[Source data Boundary: Start]
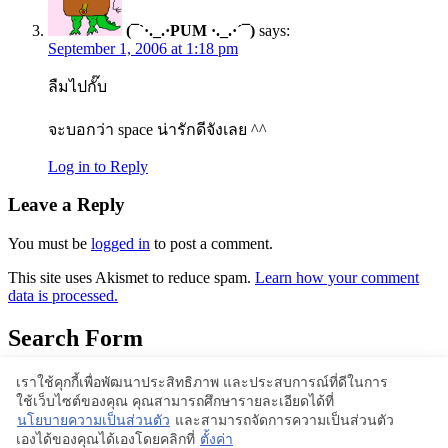
(¯`·._.·PUM ·._.·´¯)
says:
September 1, 2006 at 1:18 pm
ลืมไปกั๊บ
จะบอกว่า space น่ารักดีจังเลย ^^
Log in to Reply
Leave a Reply
You must be
logged in
to post a comment.
This site uses Akismet to reduce spam.
Learn how your comment
data is processed.
Search Form
เราใช้คุกกี้เพื่อพัฒนาประสิทธิภาพ และประสบการณ์ที่ดีในการ
ใช้เว็บไซต์ของคุณ คุณสามารถศึกษารายละเอียดได้ที่
Proudly powered by WordPress | Theme: BlogStyle
นโยบายความเป็นส่วนตัว
และสามารถจัดการความเป็นส่วนตัว
เองได้ของคุณได้เองโดยคลิกที่
ตั้งค่า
[Source data Boundary: End]
**Problem statement**
Restate exactly, please, only the lines between the start of the data and the line containing "เราใช้คุกกี้เพ", both ends included, skipping the pictures.

**Problem solution**
(¯`·._.·PUM ·._.·´¯)
says:
September 1, 2006 at 1:18 pm
ลืมไปกั๊บ
จะบอกว่า space น่ารักดีจังเลย ^^
Log in to Reply
Leave a Reply
You must be
logged in
to post a comment.
This site uses Akismet to reduce spam.
Learn how your comment
data is processed.
Search Form
เราใช้คุกกี้เพื่อพัฒนาประสิทธิภาพ และประสบการณ์ที่ดีในการ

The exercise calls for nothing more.